In the taxi to the airport, I have plenty of time to freak out over leaving him behind. I think about our first road trip, our escape via Los Angeles to Las Vegas.
I recall wondering what people in Payne Point said about Jude and me bolting off. No one in the Heavenly Harbor congregation could have predicted it.
“What a sly boy,” they probably said. “He excels at duplicity. It’s the mother and father.”
A few hours into the Mojave Desert, Jude’s eyelids began to droop. He shook his head, long strands of honey falling over his eyes, and I cupped his shoulder with my hand. “Are you okay?”
“Yeah, stop bugging me,” he muttered, irritable. I remember how it surprised me since it wasn’t a side I had seen of him before.
The car swerved. Jude corrected it easily, his reaction quick at my squeak.
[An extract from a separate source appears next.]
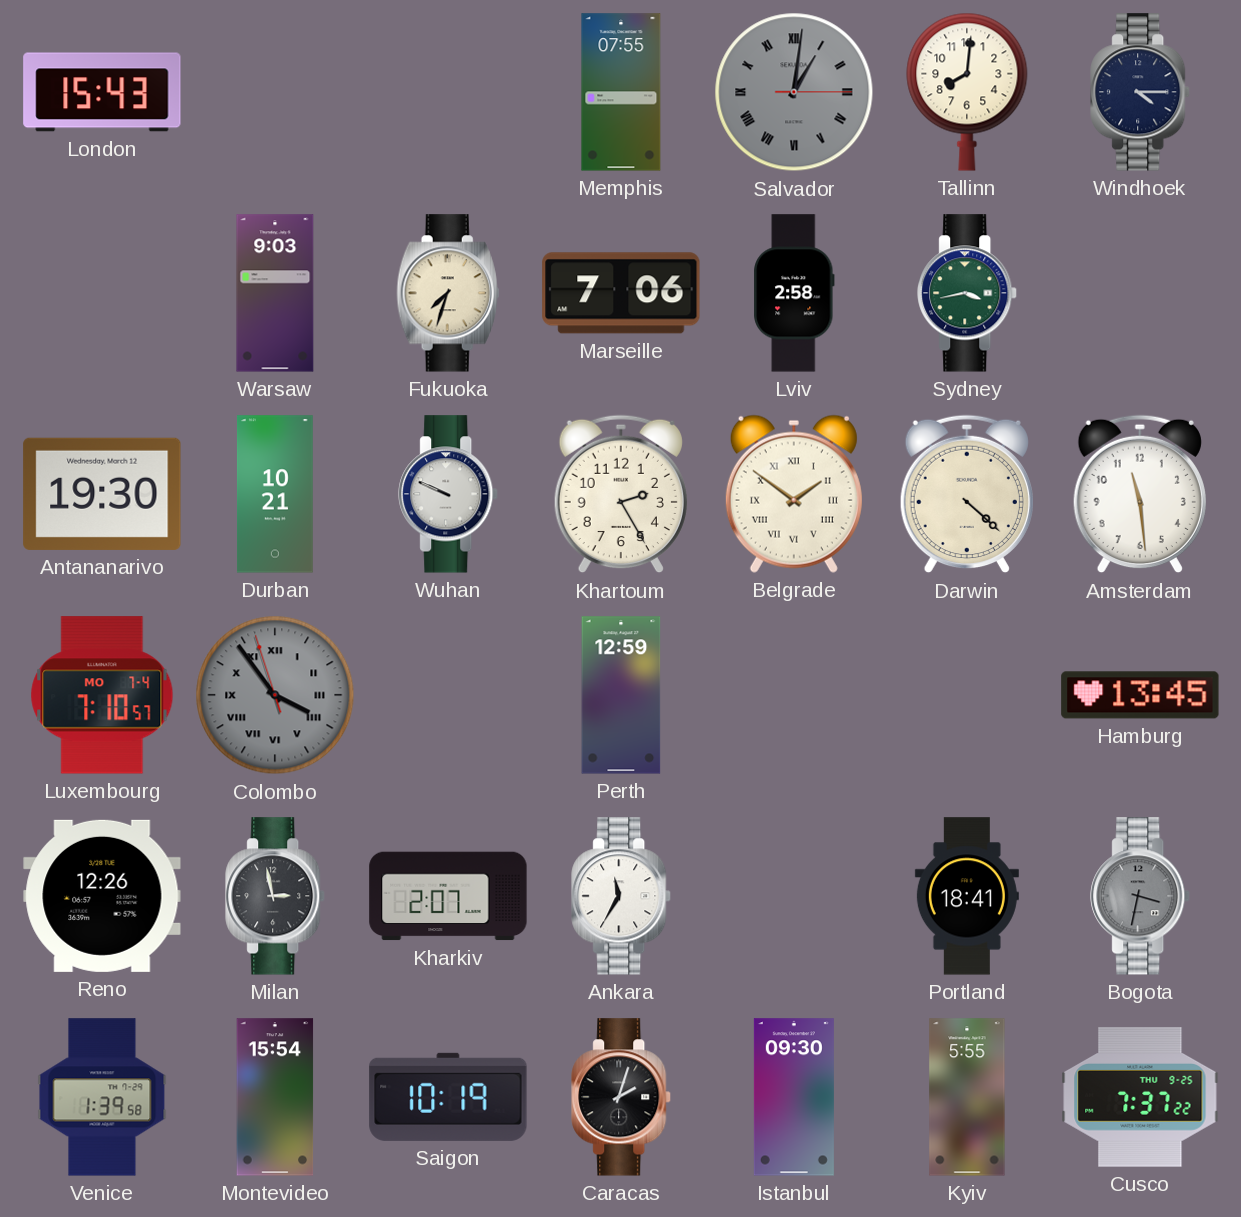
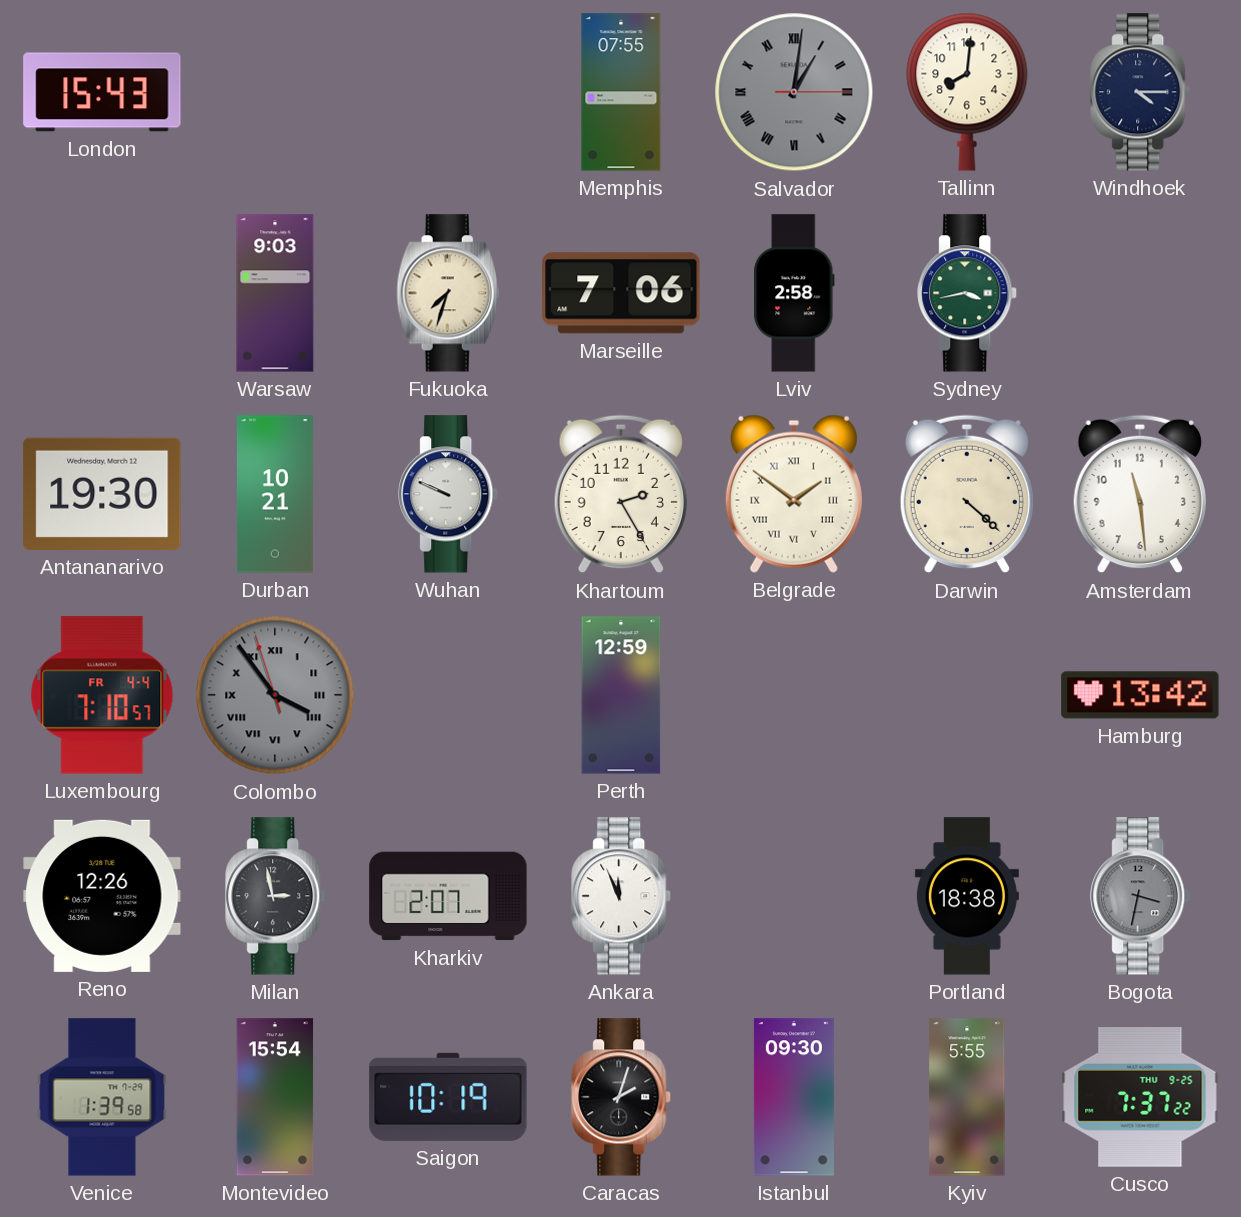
Luxembourg date: MO 7-4 -> FR 4-4
Hamburg: 13:45 -> 13:42
Ankara: 11:35 -> 11:56
Portland: 18:41 -> 18:38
Alarmed, I watched him jolt in his seat, once, twice, each time as if starting awake.
“You’re tired,” I soothed. “Let’s pull off the road and take a nap. We don’t need a motel room. We can sleep in the car for an hour and move on more refreshed.”
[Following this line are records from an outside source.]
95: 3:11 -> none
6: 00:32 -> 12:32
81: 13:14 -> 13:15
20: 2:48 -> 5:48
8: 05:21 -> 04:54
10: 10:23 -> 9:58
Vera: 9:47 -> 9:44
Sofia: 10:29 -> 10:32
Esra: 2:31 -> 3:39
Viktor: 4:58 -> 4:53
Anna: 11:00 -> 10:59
If only I’d had a driver’s license already. We could have taken turns driving. I’d do it as soon as we returned to L.A., I thought to myself.
“No, Nadia. We need to get to Las Vegas. What if your grandparents track us down before we’re married? What do you think will happen? You think they’ll respect that you’re an adult? Or you think they’ll drag you right back to atone for sins and get married to someone other than me?”
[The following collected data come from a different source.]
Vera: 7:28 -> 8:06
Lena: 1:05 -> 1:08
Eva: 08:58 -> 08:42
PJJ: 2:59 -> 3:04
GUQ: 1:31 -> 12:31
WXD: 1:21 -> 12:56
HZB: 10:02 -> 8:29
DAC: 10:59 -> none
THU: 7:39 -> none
Even though he was right, his crude declaration knifed me. He was usually so patient with me while he counteracted Mother and our church’s opinions. Jude’s preferred technique
was to make me smile. To twist bible verses and proverbs they used against me into something funny and beautiful.
But his hands trembled now. He blinked quickly, quickly, the car swerving again, and I grabbed his arm and screamed out his name.
We jutted off at the side of the road in the middle of the desert. He bit his lip, sweating in the icy air conditioning.
“What is wrong with you? This isn’t just being tired,” I said, fear surging comet-fast in me and producing adrenaline.
“I… sorry. I have diabetes. I guess I need something to eat.”
“What do you want?” I scanned the surroundings. Really, we’d been on the go, and we hadn’t brought any food.
“In my backpack. Got stuff in there. Blue bag.”
Old Mary from our congregation flashed through my mind. I remembered her falling to the ground, people thinking she was in religious exaltation until a nurse got up and ran to her, ripped her purse open, and gave her a shot. She returned to herself again afterward.
Diabetes. My boyfriend has diabetes.
I pulled out an insulin pen with a small Yu-Gi-Oh sticker wrapped around the lid.
His eyes flickered to me, and dazed, he shook his head. “Not that one. Give me the bag with the syringes. Glucagon injections. It’s to help get my blood sugar up.” But with quaking hands, he couldn’t do it himself. “Follow… instructions,” he slurred, giving up.
I read and re-read. Panic couldn’t take over because the health of my love was in my hands. Somehow, I managed to draw liquid out of the tiny bottle and into the syringe. “What do I do?”
“Nothing. Give it to me.”
I watched him lift his shirt and expose his sinewy waist. Then he re-decided, shaking his head. “No. This isn’t insulin,” he reminded himself. “Arm, Nadia…”
His head dropped against the headrest, and the tremors starting in his thighs made me die with worry. He groaned as I emptied the syringe somewhere in his upper arm—I had no idea; all I could compare it to were the vaccinations I got in Payne Point. Jude was so exhausted I didn’t understand how he could remain conscious.